In December 1776, Washington’s army was on the brink of defeat; decimated by battles, lacking supplies and many men leaving on Dec. 31 when their one year enlistment period was up. Rather than a disadvantage, the state of Washington’s forces actually proved advantageous for his Christmas Eve invasion of Trenton, because the leader of the opposition, Gen. Howe, just assumed they would beat the colonists and ordering his Hessian troops into winter quarters. Winning the Battle of Trenton was a huge moral booster for the colonists and gave them an edge for the next battle on Jan. 2, 1777, at the Assunpink Creek.

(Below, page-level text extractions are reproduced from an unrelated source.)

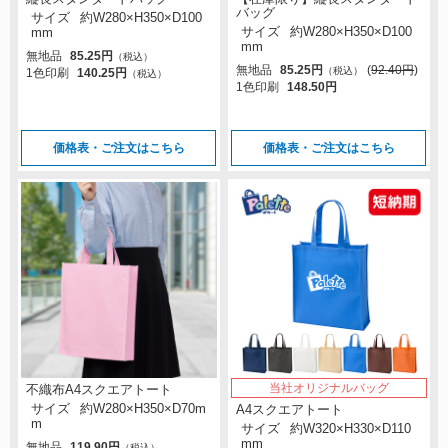
バッグ
サイズ
約W280×H350×D100
サイズ
約W280×H350×D100
mm
mm
無地品
85.25円
（税込）
無地品
85.25円
(
92.40円
)
（税込）
1色印刷
140.25円
（税込）
1色印刷
148.50円
価格表・ご注文はこちら
価格表・ご注文はこちら
当社オリジナルバッグ
不織布A4スクエアトート
サイズ
約W280×H350×D70m
A4スクエアトート
m
サイズ
約W320×H330×D110
mm
無地品
119.90円
（税込）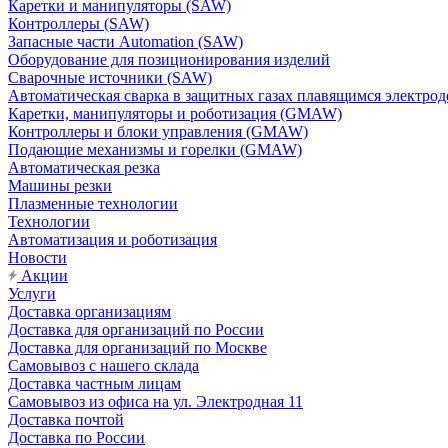
Каретки и манипуляторы (SAW)
Контроллеры (SAW)
Запасные части Automation (SAW)
Оборудование для позиционирования изделий
Сварочные источники (SAW)
Автоматическая сварка в защитных газах плавящимся электр
Каретки, манипуляторы и роботизация (GMAW)
Контроллеры и блоки управления (GMAW)
Подающие механизмы и горелки (GMAW)
Автоматическая резка
Машины резки
Плазменные технологии
Технологии
Автоматизация и роботизация
Новости
Акции
Услуги
Доставка организациям
Доставка для организаций по России
Доставка для организаций по Москве
Самовывоз с нашего склада
Доставка частным лицам
Самовывоз из офиса на ул. Электродная 11
Доставка почтой
Доставка по России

As a part of Trenton’s Patriots Week Celebration, the NJ State Library hosted David Price, author of The Road to Assunpink Creek: Liberty’s Desperate Hour and the Ten Crucial Days of the American Revolution, to discuss the importance of that. According to Price, this encounter has generally received less attention from historians than the other two engagements fought during the “Ten Crucial Days” of the American Revolution; however, he described events that made it the most pivotal event of those days and perhaps of the entire Revolutionary struggle. Through the fierce fighting of his toughest men, a tactical error by Gen. Cornwallis and a night time march by Washington to Princeton, the colonists turned the tide of the Revolutionary War in their favor.
Price holds degrees in political science from Drew University and Rutgers University – New Brunswick, and was a nonpartisan research analyst with the NJ Legislature for 31 years. He is a historical interpreter at Washington Crossing Historic Park in PA, and conducts guided interpretive tours at that Registered National Historic Landmark and site of the Continental Army’s crossing of the Delaware River in 1776. He focuses on the “Ten Crucial Days” of the American Revolution and other historical aspects of the park.
In addition to his newest book, Price is the author of Rescuing the Revolution: Unsung Patriot Heroes and the Ten Crucial Days of America’s War for Independence. He is a member of various national and local organizations relating to the Revolutionary War and lives in Lawrence Township.